To make the work, Voshart turned to Artbreeder, a generative adversarial network (GAN) application that uses machine learning to make composite images. For the everyday user, it’s simple—upload two images and the tool will combine them together in a sophisticated way to create something that looks less like a standard composite and more like the two images had a baby.  

Roman emperors of the Principate. Coutesy of Daniel Voshart.

Roman emperors of the Principate. Coutesy of Daniel Voshart.

But Voshart’s process was a little more involved. For each portrait, he uploaded dozens of images of stony busts depicting the emperor in question, creating an increasingly refined approximation of their likeness. Once he was satisfied, he moved to Photoshop where the more interpretive work took place: he removed cracks and replaced broken appendages, added skin texture and eye color and so on, essentially turning chiseled rocks into hi-res photographic pictures.  

Some decisions were research-heavy, he tells Artnet News, explaining that he looked to the emperors’ birthplace and family lineage to guess at the tone of their skin (a subject of some scholarly debate).

Augustus. Courtesy of Daniel Voshart.

Augustus. Courtesy of Daniel Voshart.

In fact, removing the coldness of the emperors’ likenesses required more than turning stone into flesh. 

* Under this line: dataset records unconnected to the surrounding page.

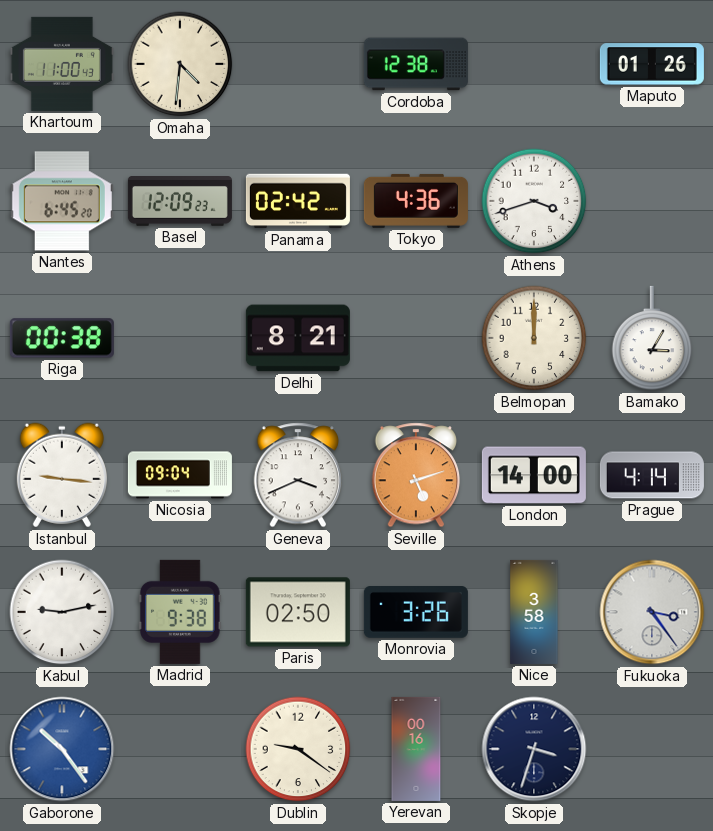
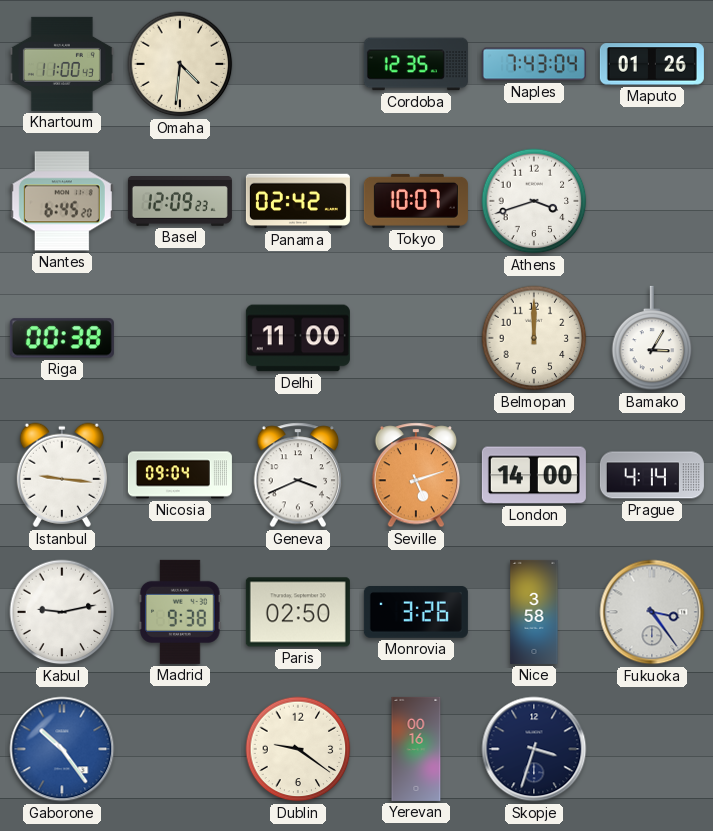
Cordoba: 12:38 -> 12:35
Naples: none -> 7:43
Tokyo: 4:36 -> 10:07
Delhi: 8:21 -> 11:00
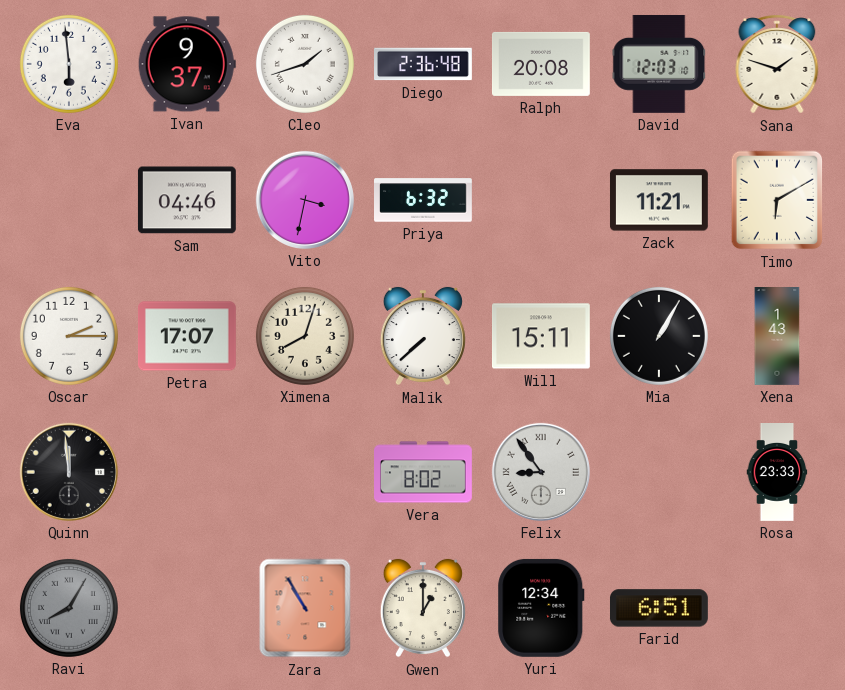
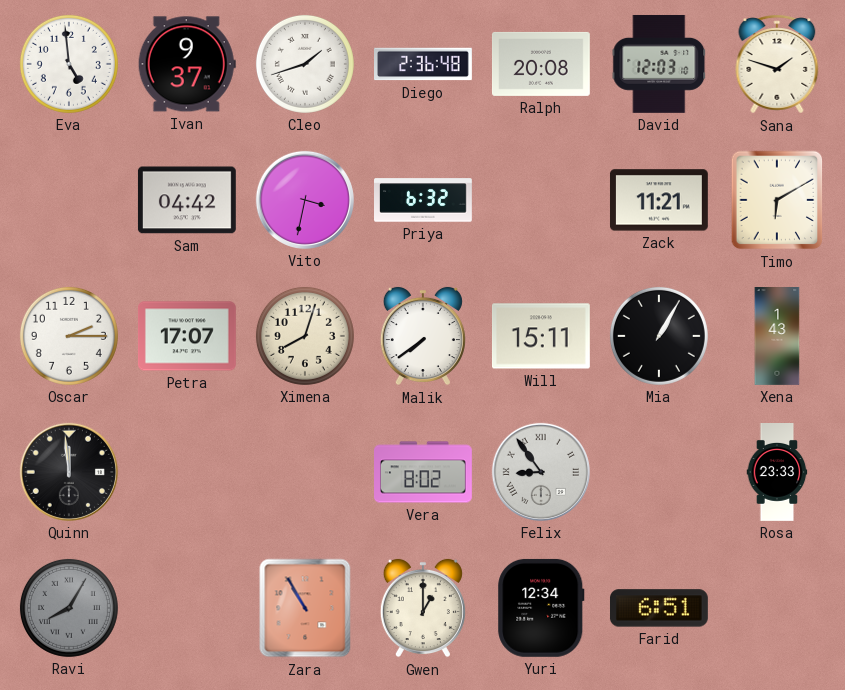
Eva: 5:59 -> 4:59
Sam: 04:46 -> 04:42
Malik: 7:38 -> 7:39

“It is easy to remove all expression and character from the original when making things photoreal. I tried really hard to keep that,” he says. “Florianus, for example. The bust I was using as source material didn’t have much academic consensus, but I thought the expression was fascinating. It had to be kept. The further an expression is from neutral the harder it is to keep photoreal.”

For previous projects, Voshart has also used machine learning to make portraits of Egyptian mummies and to render a series of figurative clay sculptures created by students at the New York Academy of Art into realistic faces. 

His creations are just the tip of the iceberg when it comes to the kind of work being done online. Indeed, there are entire threads dedicated to using tools like Artbreeder to bring long-gone figures back to life. A quick scroll of one such thread on Reddit yields impressive, uncanny, and sometimes just plain creepy pictures of figures brought to life including Cleopatra, the Venus de Milo, and even the Statue of Liberty.